Characterizing T cell receptor repertoires using high throughput sequencing (TCR-seq)

Recognition of antigens by T cells relies on a diverse repertoire of T-cell receptor (TCR) chains. In the era of whole genome sequencing, the expressed repertoire of lymphocyte receptors remains “terra incognita” of unmapped genetic information that is highly variable between individuals and also dynamically changing throughout life. Global characterization of these repertoires using recent advances in high-throughput sequencing is expected to revolutionize our understanding of the adaptive immune system and its related pathologies, ranging from immunodeficiencies to cancer and autoimmunity. We developed a methodology for using high throughput sequencing to map TCR repertoires at high resolution (TCR-seq). We apply TCR-seq to study various immune perturbations, including repertoire changes in response to infection, vaccination or in autoimmunity.

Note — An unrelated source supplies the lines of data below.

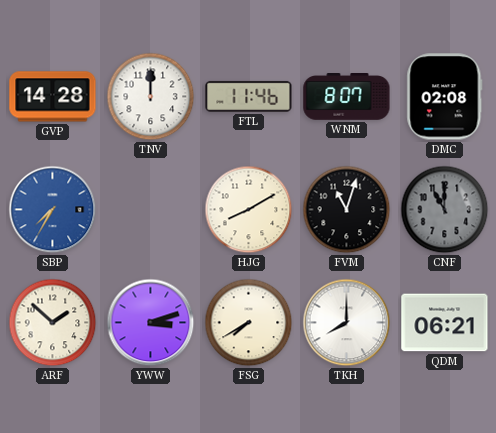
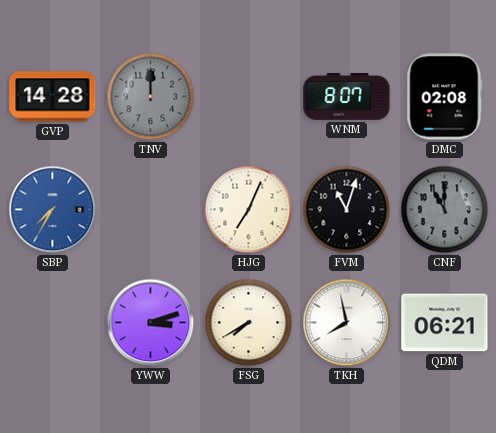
TNV dial: white -> grey
FTL: 11:46 -> none
HJG: 8:10 -> 7:04
ARF: 1:52 -> none
TKH: 8:00 -> 7:58
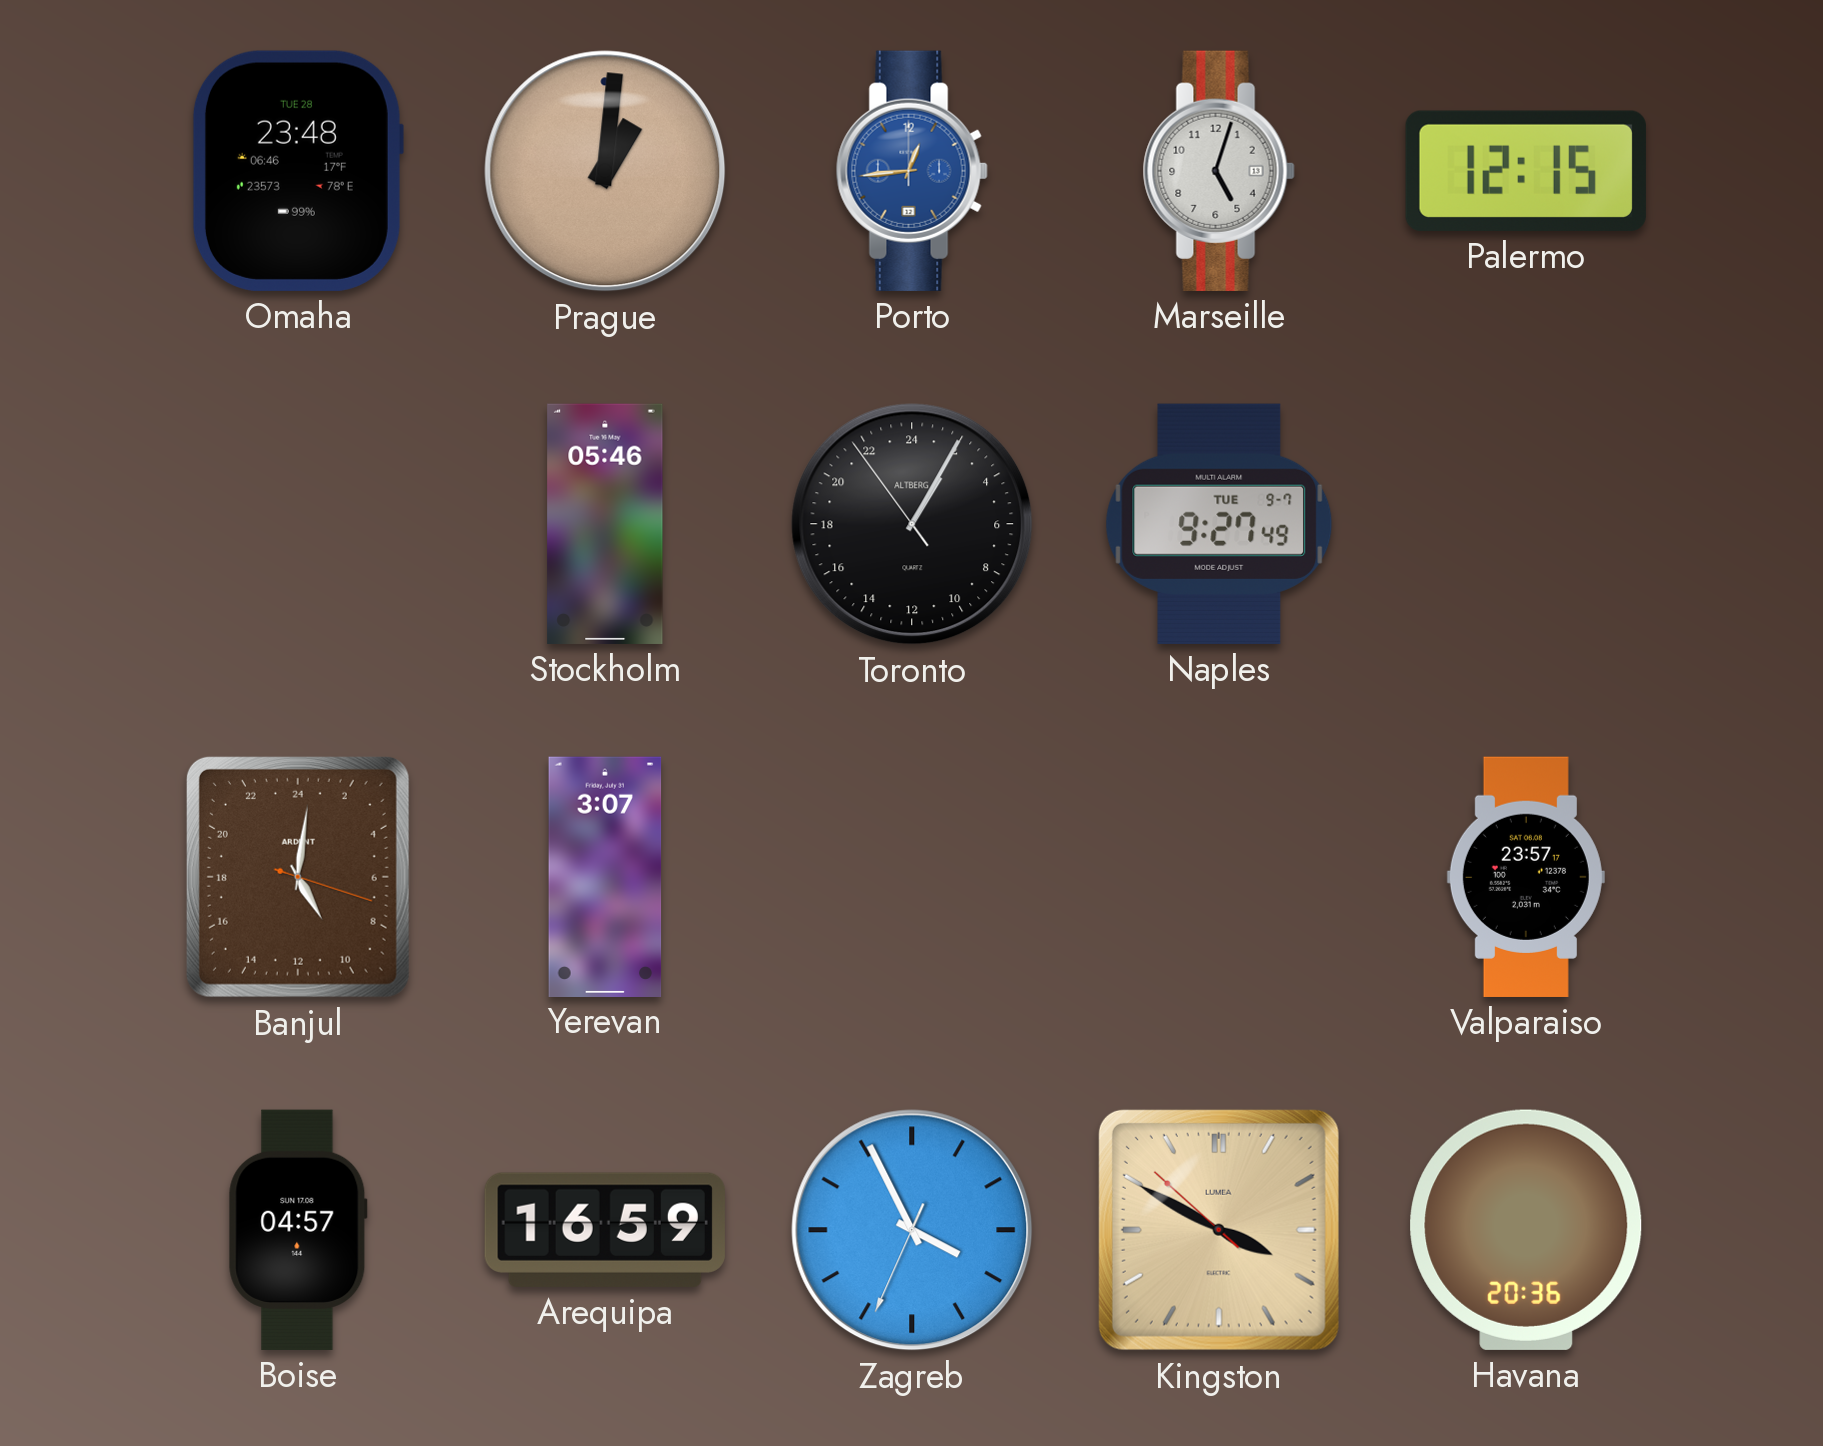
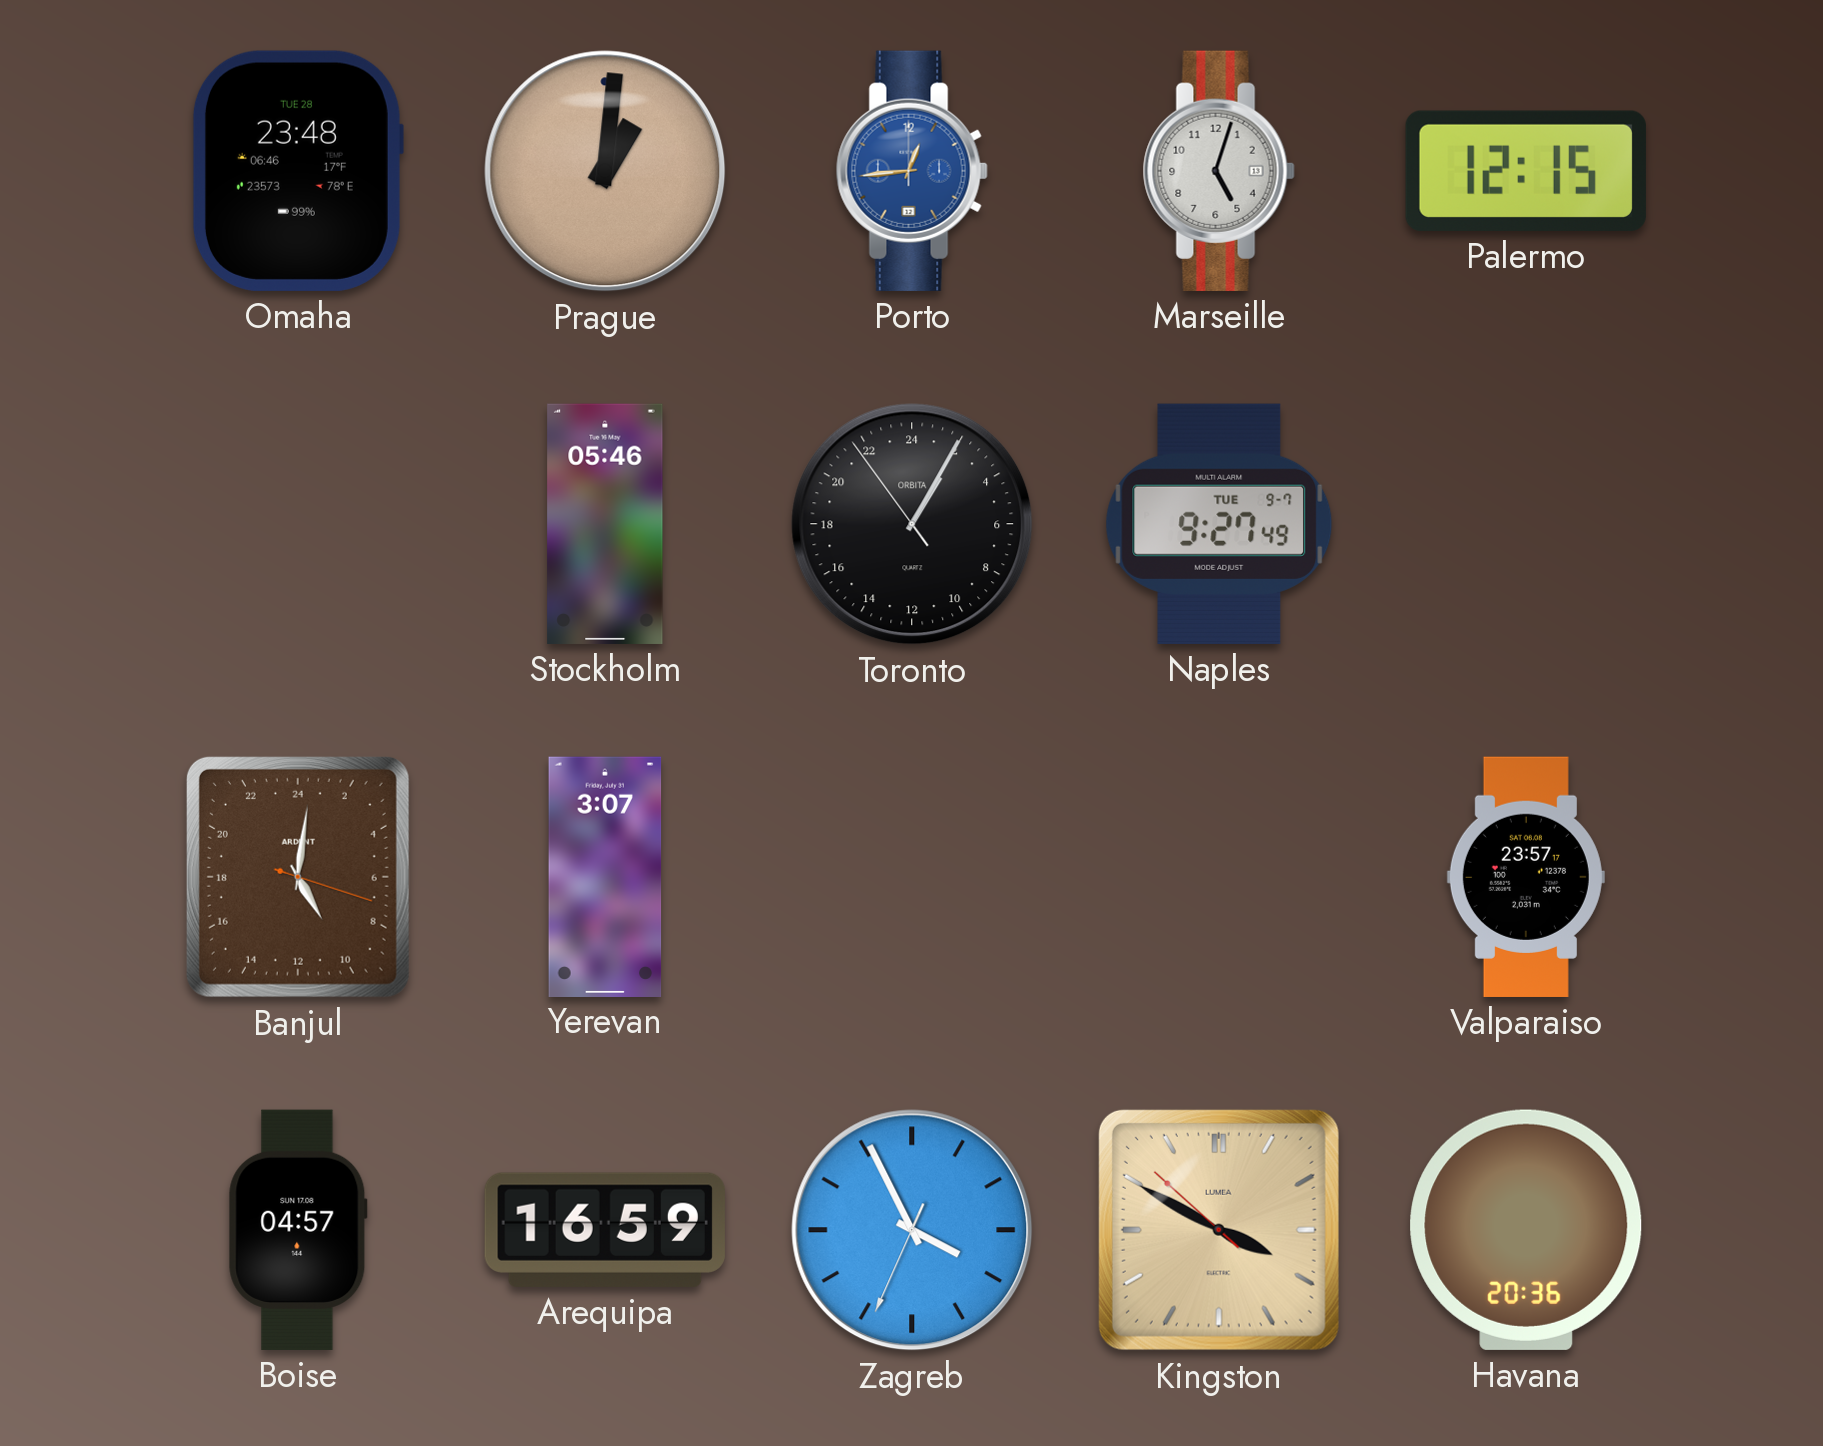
Toronto brand: ALTBERG -> ORBITA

Although the TCR repertoire is produced by a random process, studies during the years identified biases in the repertoire, for example the unequal usage of V and J gene segments. However, the mechanisms that govern such biases remain poorly understood. Using TCR-seq we revealed that chromatin conformation at the DJβ genomic locus explains more than 80% of the biases in Jβ usage that we measured. Remarkably, chromatin conformation also explains Jβ usage biases measured previously in human T cells (Ndifon, Gal, et. al. 2012, see Figure 2).
We demonstrate that as a consequence of these structural and other biases, the TCR repertoire, despite its random and highly diverse nature, contains a surprisingly large number of public sequences that are shared among individuals. We derive a necessary mathematical condition for this surprising finding, which indicates that the TCR repertoire contains a “core” set of receptor sequences that are highly shared among individuals. Together, our results provide evidence for an expanded role of chromatin structure in VDJ rearrangement, from control of gene accessibility to precise determination of gene usage.